Importing PDF files

To import texts from PDF files click the command Extract text from PDF files in the Import/Export sub-menu. The following dialog will be displayed:

To extract text from a PDF file, execute the following steps:

1. Click the Select PDF file button and select a PDF file. Its name will be display in the grey text box below. (To view the PDF file in a PDF reader, click the View button.

2. In the frame Extraction engine, select the method to be used for the text extraction. You can choose between two option: Acrobat Reader and Internal text extraction engine.
When the Acrobat Reader is used, the text is retrieved by calling up the Acrobat Reader program that must be installed on the local system.
When the internal text extraction engine is used, MetaTexis extracts the text without the Acrobat Reader.
In many cases the Acrobat Reader gives better results, whereas the internal engine is much faster.

3. If the PDF document to be imported is very big or if your computer is rather slow, you might have to define a higher Time Buffer in seconds than the default value 1. You might have to experiment until you have found the right setting. For small PDF documents, the default value 1 should work well.

4. If you would like to retain the character formatting given in the PDF document, activate the checkbox Retain character formatting.

5. As the PDF format is layout-oriented and not text-flow oriented like text editors, the text is retrieved line-wise from a PDF document. To reduce the manual effort in preparing the extracted PDF text for preparation, activate the option Optimize paragraph structure. If this is active, MetaTexis will apply some algorithms to reduce the number of paragraph breaks as much as possible.

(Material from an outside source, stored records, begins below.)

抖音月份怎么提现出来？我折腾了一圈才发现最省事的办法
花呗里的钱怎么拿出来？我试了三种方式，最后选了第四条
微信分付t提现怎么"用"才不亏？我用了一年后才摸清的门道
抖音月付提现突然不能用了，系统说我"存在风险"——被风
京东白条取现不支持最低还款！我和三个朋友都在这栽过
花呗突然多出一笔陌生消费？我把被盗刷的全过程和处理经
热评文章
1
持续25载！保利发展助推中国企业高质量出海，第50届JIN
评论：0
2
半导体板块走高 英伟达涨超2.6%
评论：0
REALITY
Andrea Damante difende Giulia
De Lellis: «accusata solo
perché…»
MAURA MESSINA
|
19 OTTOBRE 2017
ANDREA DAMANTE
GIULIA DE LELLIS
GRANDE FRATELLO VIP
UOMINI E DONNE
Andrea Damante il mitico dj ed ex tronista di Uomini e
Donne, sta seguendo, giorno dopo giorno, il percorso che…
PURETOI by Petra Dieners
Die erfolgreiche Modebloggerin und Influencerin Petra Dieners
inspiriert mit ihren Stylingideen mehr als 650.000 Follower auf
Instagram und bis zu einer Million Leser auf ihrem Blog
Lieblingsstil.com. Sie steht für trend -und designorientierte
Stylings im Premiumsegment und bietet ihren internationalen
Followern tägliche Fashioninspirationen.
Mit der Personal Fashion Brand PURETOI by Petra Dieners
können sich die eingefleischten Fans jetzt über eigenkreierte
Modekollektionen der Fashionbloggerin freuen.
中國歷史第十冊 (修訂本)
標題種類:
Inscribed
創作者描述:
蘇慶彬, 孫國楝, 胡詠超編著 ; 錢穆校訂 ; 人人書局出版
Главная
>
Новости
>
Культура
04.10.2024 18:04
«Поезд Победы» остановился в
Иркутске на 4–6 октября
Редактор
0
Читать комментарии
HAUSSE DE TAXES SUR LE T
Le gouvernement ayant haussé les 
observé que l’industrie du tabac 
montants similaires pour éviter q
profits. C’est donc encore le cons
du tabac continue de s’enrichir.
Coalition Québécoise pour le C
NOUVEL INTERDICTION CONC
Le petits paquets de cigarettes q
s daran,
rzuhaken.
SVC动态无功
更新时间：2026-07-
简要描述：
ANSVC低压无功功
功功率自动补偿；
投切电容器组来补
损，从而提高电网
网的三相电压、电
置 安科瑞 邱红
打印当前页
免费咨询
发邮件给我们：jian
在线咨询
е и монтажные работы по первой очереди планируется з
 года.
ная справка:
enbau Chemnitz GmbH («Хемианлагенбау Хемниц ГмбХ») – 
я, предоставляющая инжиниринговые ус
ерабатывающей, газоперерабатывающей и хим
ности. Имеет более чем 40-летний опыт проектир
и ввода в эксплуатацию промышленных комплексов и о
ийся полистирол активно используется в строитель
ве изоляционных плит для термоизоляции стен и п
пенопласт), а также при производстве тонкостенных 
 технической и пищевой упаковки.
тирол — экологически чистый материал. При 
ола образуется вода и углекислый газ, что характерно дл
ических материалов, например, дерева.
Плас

6. To start the extraction process, click the Start extraction button.

7. After the extraction has finished check the imported text regarding line and paragraph breaks. You might have to delete paragraphs or to add them in certain cases, depending on the type PDF document imported.

Note: The PDF file format is layout-oriented. To extract text from a PDF file correctly can therefore be a very tricky task. The MetaTexis text extraction offers some basic functions, but it cannot retain the layout of the PDF document. If this is important for your special translation need, please use one of the special PDF extraction programs (like Solid Converter PDF, or ABBYY PDF Transformer, or others).